Both Europeans also perceived the corruption and speculation that came along with the growing scarcity of food available to the Indian population. In the most difficult of times, countless agents and other profiteers began to profit through food speculation, while “[c]orruption spread quickly and reached the top-level governmental circles”; only the rich could now buy food, as others began to face an acute shortage of it, notes Ganguli. Only those with “enough money to pay the extortionate prices of the English usurers and their agents” could buy the provisions present in the city; others simply had nothing, writes Haafner more than fifteen decades earlier.
What shocked both witnesses most was the refusal of the colonial government and private merchants to provide food to the masses dying from hunger before their eyes.
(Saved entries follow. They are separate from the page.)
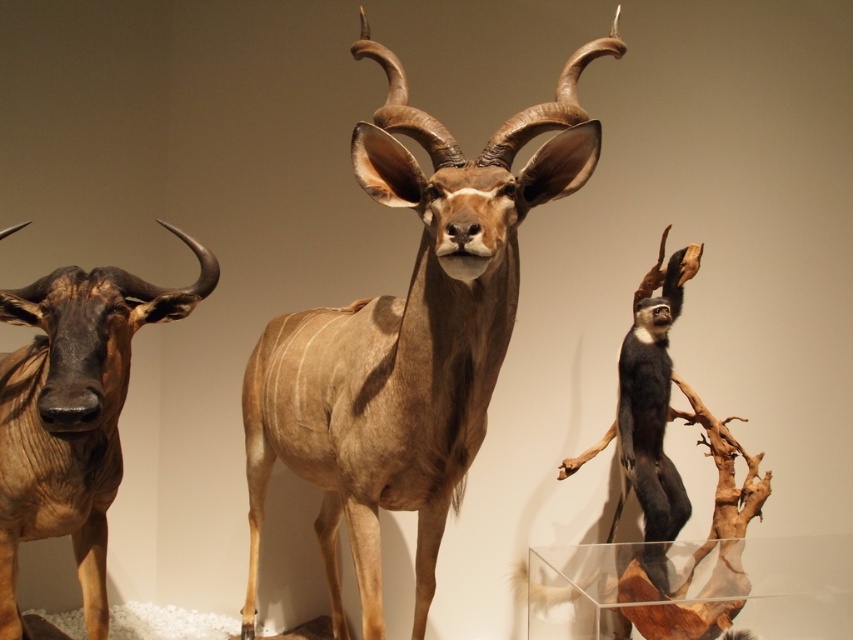 Does brown matte antelope at center have a lesser width compared to brown matte antelope at left?

No, brown matte antelope at center is not thinner than brown matte antelope at left.

Which is in front, point (346, 637) or point (4, 422)?

Point (4, 422) is in front.

Is point (579, 154) positioned after point (67, 369)?

Yes, it is behind point (67, 369).

The width and height of the screenshot is (853, 640). Identify the location of brown matte antelope at center. (408, 337). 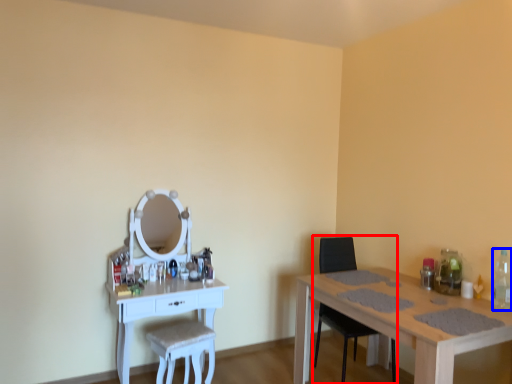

Haafner insists that the warehouses in the Madras of 1782 were amply stored with all kinds of grains, enough to “feed double the number of people who were then in the city – for a long time.” When the government provided anything at all for the crowds of starving poor, observes Ganguli, it was rice of the lowest quality, often full of worms and sold for a barely reduced price. Once again, in the Bengal of 1943, speculators got enormously rich by trading food and medicine stored in secret warehouses.
Unsurprisingly, the behaviour of the British caused hatred and disgust, not only among the Indians whose children, fathers, mothers, and other relatives had suffered and died in a terrible way, but also among these two Europeans who had witnessed the events. While Ganguli and her fellow volunteers were shaken by the awareness of their own helplessness and, in silence, “tried to overcome the pain and deep hatred towards the people who were responsible for the death of three and a half million of Bengalis,” Haafner drew general conclusions about the nature of that people: “Heaven knows how the English ever got the name of being a magnanimous nation, a nation of philosophers, and what not! In India, in any case, they are bloodthirsty and cruel tigers in human shape. If you want to really get to know them – you should go there.”
The striking similarities between the observations of two witnesses—the one a women, the other a man, Czech and Dutch, living in Bengal and in Madras, with more than 160 years separating them—indicates that they were identifying patterns of British colonial rule and corruption which remained invariant across space and time. Thus, research into accounts of British India by authors from different periods and parts of Europe can help us to discover the nature of these patterns of colonialism.